Thursday, 1 April 2021
Vaccination Programme and Covid-19: Statements
They were put outside before I started. They were there before the session started.
To date, nearly one in six adults in Ireland have been vaccinated and we are prioritising the most vulnerable. Covid-19 infections in long-term care facilities, among healthcare workers and those aged 85 and over have fallen dramatically. We could not begin to fathom being in this position 12 months ago.
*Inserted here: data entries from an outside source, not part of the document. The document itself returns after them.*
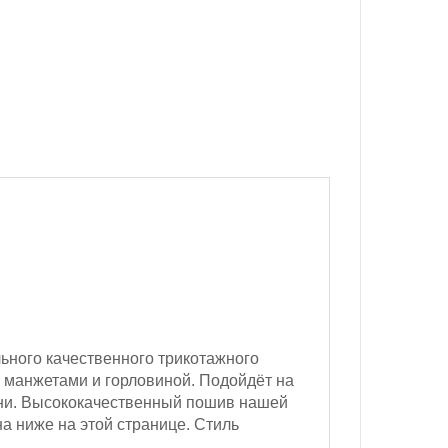
ьного качественного трикотажного
 манжетами и горловиной. Подойдёт на
кани. Высококачественный пошив нашей
а ниже на этой странице. Стиль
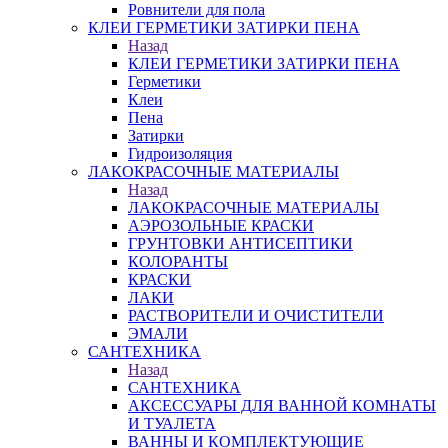
Ровнители для пола
КЛЕИ ГЕРМЕТИКИ ЗАТИРКИ ПЕНА
Назад
КЛЕИ ГЕРМЕТИКИ ЗАТИРКИ ПЕНА
Герметики
Клеи
Пена
Затирки
Гидроизоляция
ЛАКОКРАСОЧНЫЕ МАТЕРИАЛЫ
Назад
ЛАКОКРАСОЧНЫЕ МАТЕРИАЛЫ
АЭРОЗОЛЬНЫЕ КРАСКИ
ГРУНТОВКИ АНТИСЕПТИКИ
КОЛОРАНТЫ
КРАСКИ
ЛАКИ
РАСТВОРИТЕЛИ И ОЧИСТИТЕЛИ
ЭМАЛИ
САНТЕХНИКА
Назад
САНТЕХНИКА
АКСЕССУАРЫ ДЛЯ ВАННОЙ КОМНАТЫ
И ТУАЛЕТА
ВАННЫ И КОМПЛЕКТУЮЩИЕ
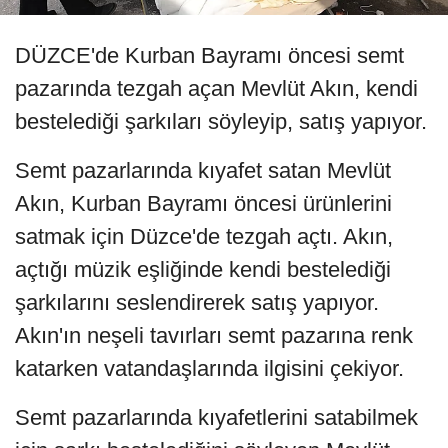
DÜZCE'de Kurban Bayramı öncesi semt
pazarında tezgah açan Mevlüt Akın, kendi
bestelediği şarkıları söyleyip, satış yapıyor.
Semt pazarlarında kıyafet satan Mevlüt
Akın, Kurban Bayramı öncesi ürünlerini
satmak için Düzce'de tezgah açtı. Akın,
açtığı müzik eşliğinde kendi bestelediği
şarkılarını seslendirerek satış yapıyor.
Akın'ın neşeli tavırları semt pazarına renk
katarken vatandaşlarında ilgisini çekiyor.
Semt pazarlarında kıyafetlerini satabilmek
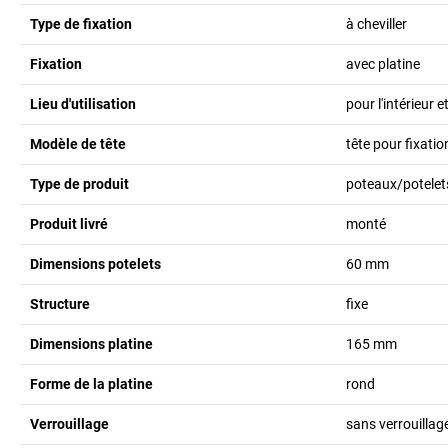
Type de fixation
à cheviller
Fixation
avec platine
Lieu d'utilisation
pour l'intérieur et
Modèle de tête
tête pour fixati
Type de produit
poteaux/potelets
Produit livré
monté
Dimensions potelets
60
mm
Structure
fixe
Dimensions platine
165
mm
Forme de la platine
rond
Verrouillage
sans verrouillag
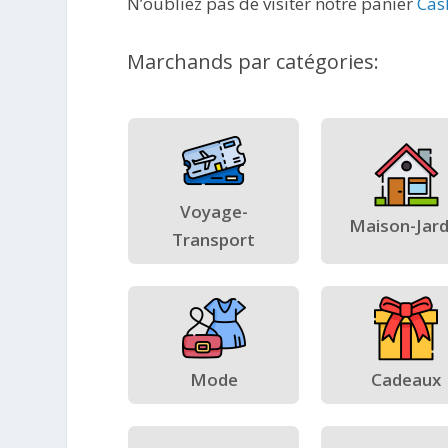
N’oubliez pas de visiter notre panier
Cas
Marchands par catégories:
Voyage-
Maison-Jard
Transport
Mode
Cadeaux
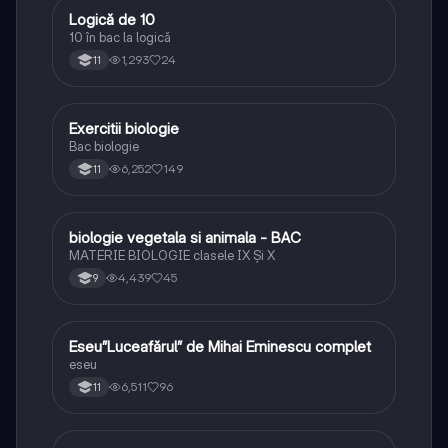
Logică de 10
Logică
10 în bac la logică
1,293
24
11
Exercitii biologie
Biologie
Bac biologie
6,252
149
11
biologie vegetala si animala - BAC
Biologie
MATERIE BIOLOGIE clasele IX Şi X
4,439
45
9
Eseu”Luceafărul” de Mihai Eminescu complet
Limba și literatura română
eseu
6,511
96
11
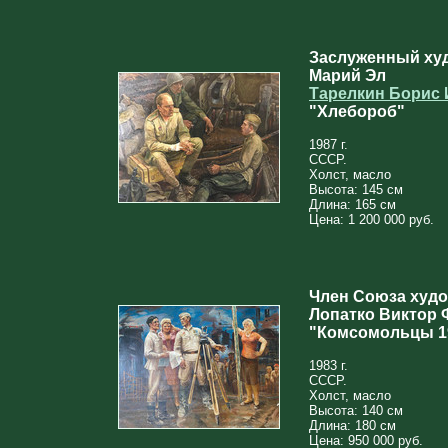
Заслуженный ху
Марий Эл
Тарелкин Борис
"Хлебороб"
1987 г.
СССР.
Холст, масло
Высота: 145 см
Длина: 165 см
Цена: 1 200 000 руб.
Член Союза худ
Лопатко Виктор 
"Комсомольцы 19
1983 г.
СССР.
Холст, масло
Высота: 140 см
Длина: 180 см
Цена: 950 000 руб.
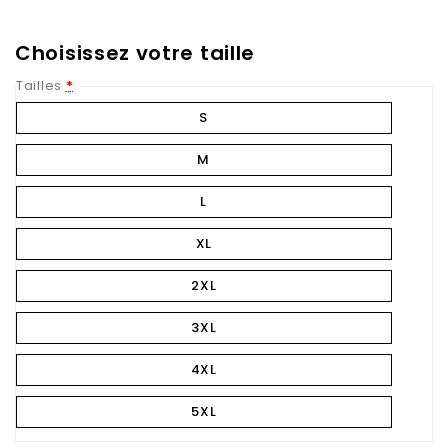
Choisissez votre taille
Tailles
*
S
M
L
XL
2XL
3XL
4XL
5XL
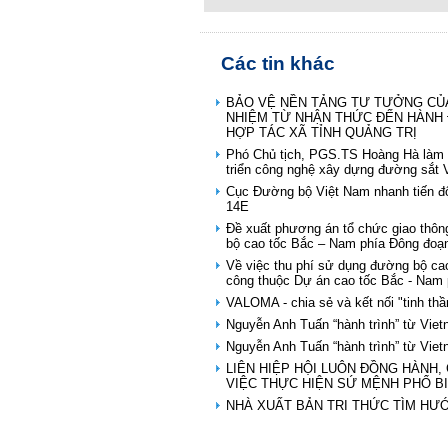
Các tin khác
BẢO VỆ NỀN TẢNG TƯ TƯỞNG CỦA
NHIỆM TỪ NHẬN THỨC ĐẾN HÀNH 
HỢP TÁC XÃ TỈNH QUẢNG TRỊ
Phó Chủ tịch, PGS.TS Hoàng Hà làm 
triển công nghệ xây dựng đường sắt 
Cục Đường bộ Việt Nam nhanh tiến độ
14E
Đề xuất phương án tổ chức giao th
bộ cao tốc Bắc – Nam phía Đông đoạ
Về việc thu phí sử dụng đường bộ cao
công thuộc Dự án cao tốc Bắc - Nam 
VALOMA - chia sẻ và kết nối "tinh thầ
Nguyễn Anh Tuấn “hành trình” từ Vie
Nguyễn Anh Tuấn “hành trình” từ Vie
LIÊN HIỆP HỘI LUÔN ĐỒNG HÀNH,
VIỆC THỰC HIỆN SỨ MỆNH PHỔ B
NHÀ XUẤT BẢN TRI THỨC TÌM HƯ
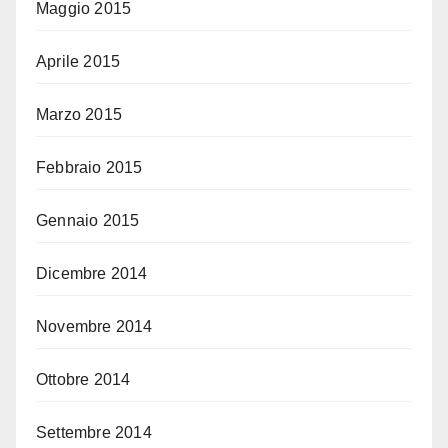
Maggio 2015
Aprile 2015
Marzo 2015
Febbraio 2015
Gennaio 2015
Dicembre 2014
Novembre 2014
Ottobre 2014
Settembre 2014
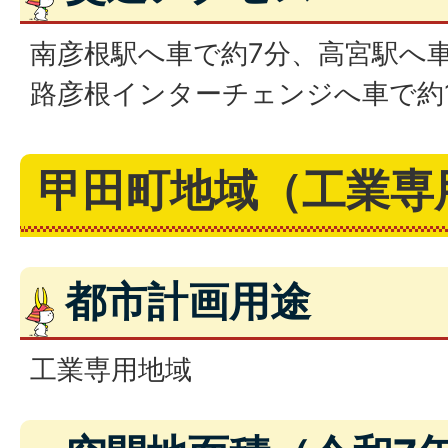
南彦根駅へ車で約7分、高宮駅へ
路彦根インターチェンジへ車で約
甲田町地域（工業専
都市計画用途
工業専用地域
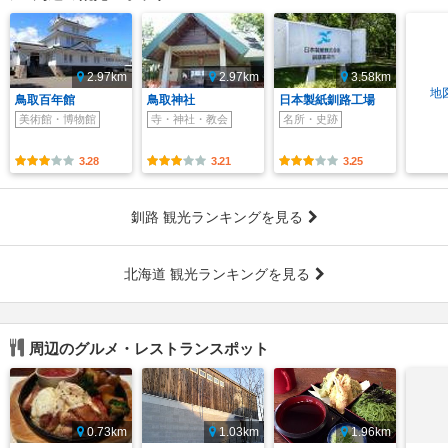
2.97km
2.97km
3.58km
地
鳥取百年館
鳥取神社
日本製紙釧路工場
美術館・博物館
寺・神社・教会
名所・史跡
3.28
3.21
3.25
釧路 観光ランキングを見る
北海道 観光ランキングを見る
周辺のグルメ・レストランスポット
0.73km
1.03km
1.96km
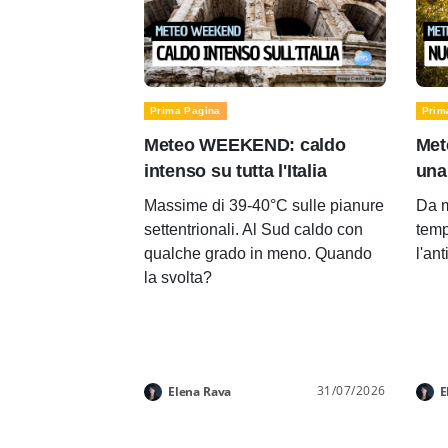
Prima Pagina
Prim
Meteo WEEKEND: caldo
Met
intenso su tutta l'Italia
una
Massime di 39-40°C sulle pianure
Da m
settentrionali. Al Sud caldo con
temp
qualche grado in meno. Quando
l'an
la svolta?
31/07/2026
Elena Rava
E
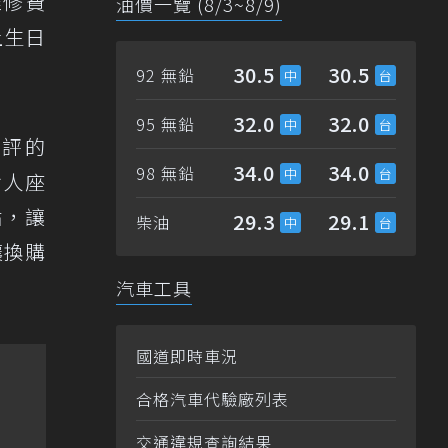
維修費
油價一覽 (8/3~8/9)
上生日
30.5
30.5
92 無鉛
32.0
32.0
95 無鉛
好評的
34.0
34.0
98 無鉛
七人座
點，讓
29.3
29.1
柴油
讓換購
汽車工具
國道即時車況
合格汽車代驗廠列表
交通違規查詢結果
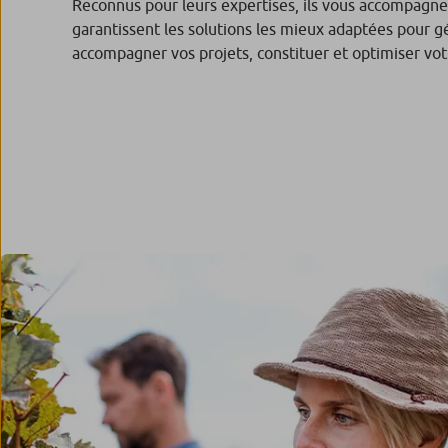
Reconnus pour leurs expertises, ils vous accompagnen
garantissent les solutions les mieux adaptées pour gé
accompagner vos projets, constituer et optimiser vot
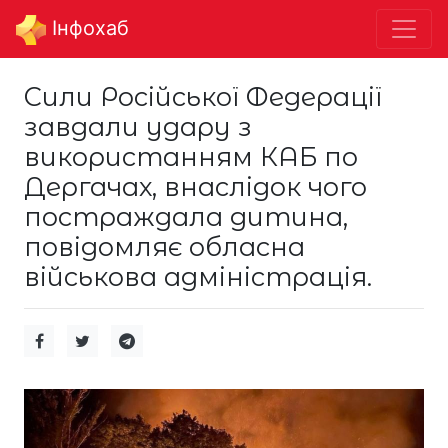
Інфохаб
Сили Російської Федерації
завдали удару з
використанням КАБ по
Дергачах, внаслідок чого
постраждала дитина,
повідомляє обласна
військова адміністрація.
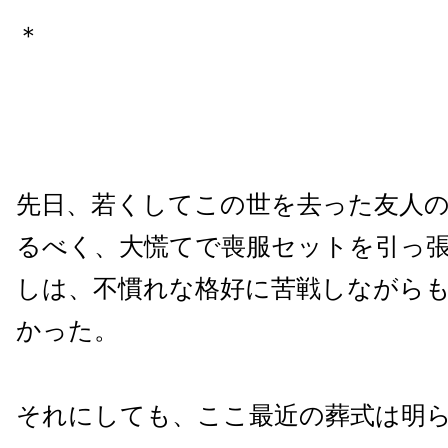
＊
先日、若くしてこの世を去った友人
るべく、大慌てで喪服セットを引っ
しは、不慣れな格好に苦戦しながら
かった。
それにしても、ここ最近の葬式は明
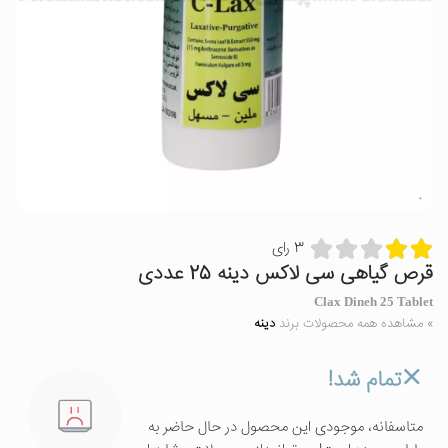
3 رای
قرص گیاهی سی لاکس دینه 25 عددی
Clax Dineh 25 Tablet
» مشاهده همه محصولات برند
دینه
تمام شد!
متاسفانه، موجودی این محصول در حال حاضر به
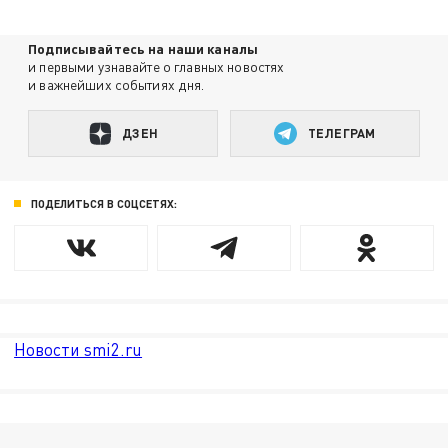
Подписывайтесь на наши каналы
и первыми узнавайте о главных новостях
и важнейших событиях дня.
ДЗЕН
ТЕЛЕГРАМ
ПОДЕЛИТЬСЯ В СОЦСЕТЯХ:
Новости smi2.ru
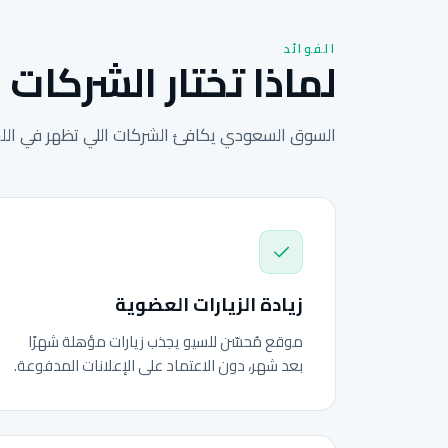
الفوائد
لماذا تختار الشركات 
السوق السعودي يكافئ الشركات اللي تظهر في اللحظ
زيادة الزيارات العضوية
موقع مُحسّن للسيو يجذب زيارات مؤهلة شهرًا
بعد شهر، دون الاعتماد على الإعلانات المدفوعة.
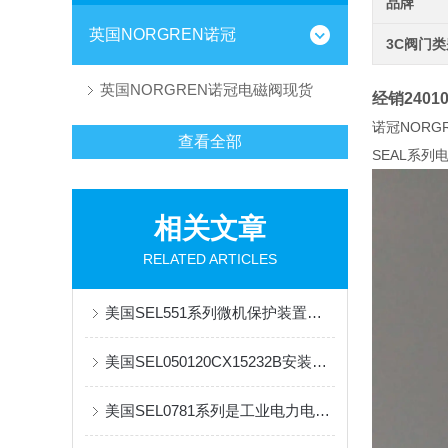
品牌
英国NORGREN诺冠
3C阀门
英国NORGREN诺冠电磁阀现货
经销240
诺冠NORG
查看全部
SEAL系
相关文章
RELATED ARTICLES
美国SEL551系列微机保护装置是一款功能*、性能良好的电力系统保护设备
美国SEL050120CX15232B安装指南
美国SEL0781系列是工业电力电子的效能引擎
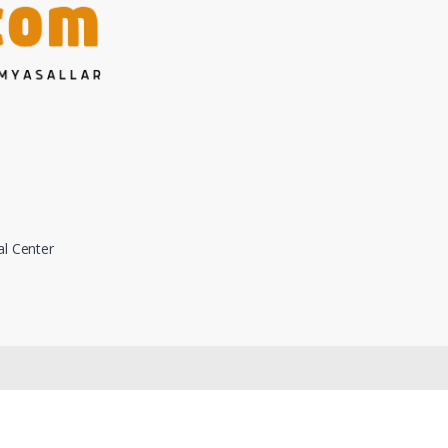
al Center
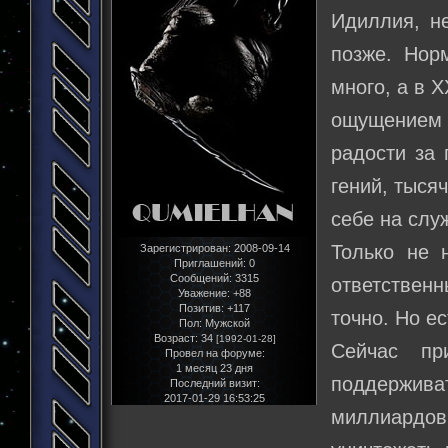
Идиллия, не
позже. Нор
много, а в 
ощущением 
радости за 
гений, тыся
себе на слу
Только не 
Зарегистрирован
: 2008-09-14
Приглашений:
0
Сообщений:
3315
ответственн
Уважение:
+88
Позитив:
+117
точно. Но ес
Пол:
Мужской
Возраст:
34
[1992-01-28]
Сейчас пр
Провел на форуме:
1 месяц 23 дня
поддержив
Последний визит:
2017-01-29 16:53:25
миллиардо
Vaccination has prioritised those with underlying medical conditions that place them at very high or high risk of negative medical consequences, severe illness or death should they contract Covid-19.
On Tuesday, the Government approved an update to the Covid-19 vaccination allocation strategy. This strategy sets out the groups to be prioritised for vaccination to best achieve the vaccination programme objectives of preventing serious illness, hospitalisation and death. It is based on clinical, scientific and ethical frameworks and evidence produced by the national immunisation advisory committee, NIAC, and my Department. The evidence is unequivocal that risk of hospitalisation and death increases with age. A review conducted by NIAC found that the only occupation or sector showing a significant increase in risk from Covid is healthcare. The evidence from NIAC about the risk of severe outcomes based on age is clear and stark. Comparing someone aged 20-34 to someone aged 50-54, the 50-54-year-old is three times more likely to be hospitalised, ten times more likely to end up in intensive care and 15 times more likely to die from Covid. If we compare someone aged 20-34 to someone aged 60-64, which will be part of the first new age cohort, the 60-64-year-old is five times more likely to be hospitalised, more than 20 times more likely to end up in intensive care and more than 70 times more likely to die. Given the huge extra risk associated with age, the Government decided to accept NIAC and NPHET's recommendations. This approach will maximise the benefit of the vaccination programme, minimise serious illness and death, reduce Ireland's risk to Covid as quickly as possible and in so doing allow Ireland to open up as quickly as possible.
The vaccination programme has already had a big impact on reducing the high levels of hospitalisations due to Covid. The data show clearly the impact vaccinations are having. It is hugely encouraging. The available epidemiological data show a spectacular fall in the number of cases among those aged over 85, with experts expecting that downward trend to continue as we proceed with the vaccination of those aged 70 and over. As the volume of vaccinated people increases, the incidence of disease in our communities will fall.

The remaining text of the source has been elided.